Why is this important? Not only for consolidation purposes, but also because the faster a website is, the more revenue it typically generates. By combining performance data and business metrics into a single dashboard, you can easily determine how your end users react while deploying new features or running A/B tests. More importantly for the holidays, you can tie in business metrics as well as pertinent performance metrics for the executive team to have one view to gauge how cyber weekend and the holidays are performing.
Pro tip: With Canvas, you can create beautiful visualizations to display real-time statistics or use it to provide a post-event summary report/infographic.
Alerting and monitoring
Last, but certainly not least, is alerting and monitoring. With many moving parts and multiple teams working to ensure that the holiday season is a success, it can be challenging or nearly impossible to continually have eyes on dashboards to ensure your systems are healthy. What can complicate things even further is having your alerts and monitoring capabilities spread out among multiple vendors that each have their own way of doing things.
The beauty of being able to ingest any kind of log data into Elasticsearch means that you can alert on all of that data in a single system. The alerts can be sent to many popular vendors, such as IBM QRadar, ServiceNow, PagerDuty, Slack, JIRA, Microsoft Teams, and more for incident management. You can easily set up a webhook to send the alerts to your own custom endpoints or simply use email, if that’s what you prefer.
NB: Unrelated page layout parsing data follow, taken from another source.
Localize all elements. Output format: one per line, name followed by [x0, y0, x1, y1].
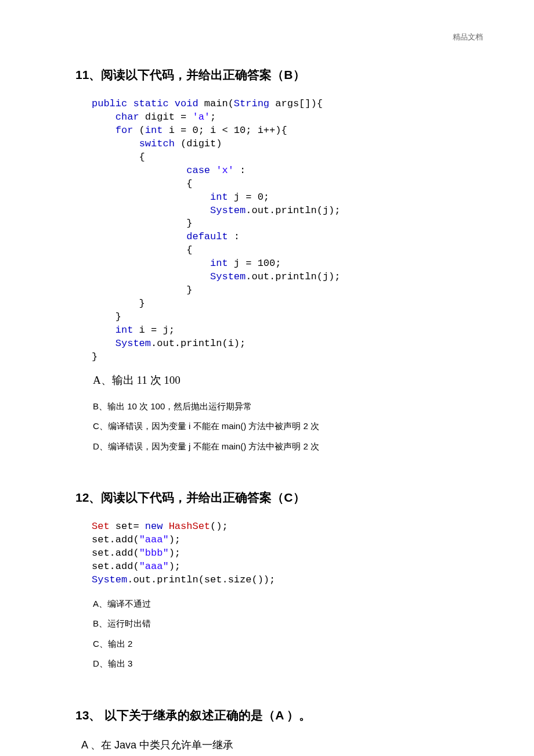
q12-option-c: C、输出 2 [93, 636, 493, 653]
q11-option-b: B、输出 10 次 100，然后抛出运行期异常 [93, 398, 493, 415]
q13-option-a: A 、在 Java 中类只允许单一继承 [81, 738, 493, 752]
question-11-code: public static void main(String args[]){ … [92, 98, 493, 364]
q11-option-c: C、编译错误，因为变量 i 不能在 main() 方法中被声明 2 次 [93, 418, 493, 435]
question-12-heading: 12、阅读以下代码，并给出正确答案（C） [75, 489, 493, 506]
q11-option-d: D、编译错误，因为变量 j 不能在 main() 方法中被声明 2 次 [93, 438, 493, 455]
question-13-heading: 13、 以下关于继承的叙述正确的是（A ）。 [75, 707, 493, 723]
q12-option-d: D、输出 3 [93, 656, 493, 672]
q11-option-a: A、输出 11 次 100 [93, 373, 493, 388]
header-label: 精品文档 [453, 32, 483, 42]
document-page: 11、阅读以下代码，并给出正确答案（B） public static void … [0, 0, 534, 756]
q12-option-b: B、运行时出错 [93, 615, 493, 632]
q12-option-a: A、编译不通过 [93, 596, 493, 613]
question-11-heading: 11、阅读以下代码，并给出正确答案（B） [75, 67, 493, 83]
question-12-code: Set set= new HashSet(); set.add("aaa"); … [92, 520, 493, 587]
Not only can you set specific thresholds to trigger alerts (for example, HTTP requests too high or too fast, CPU breached a utilization limit), but you can leverage Elasticsearch’s machine learning capabilities to automatically detect and alert your team of anomalous behavior without needing to determine what thresholds to set. Leveraging Elastic’s proprietary machine learning algorithms, you can easily detect things like temporal deviations in values or counts, sales originating from unusual geographic locations, statistical rarities, and more.
Help is here for the holidays
As we inch closer to Cyber Weekend and the holidays in general, it’s important to know that you don’t have to be alone in all this while preparing for the inevitable rush of traffic. This time of year is usually stressful with many moving parts and it may be too difficult for a team to find the time and resources to check off all of the boxes.
With the expertise of Elastic’s Consulting and Advisory Services teams, we’re here to help guide you along and put the right plan in place to ensure you have the insights you need for a successful holiday season. Wishing you all the best!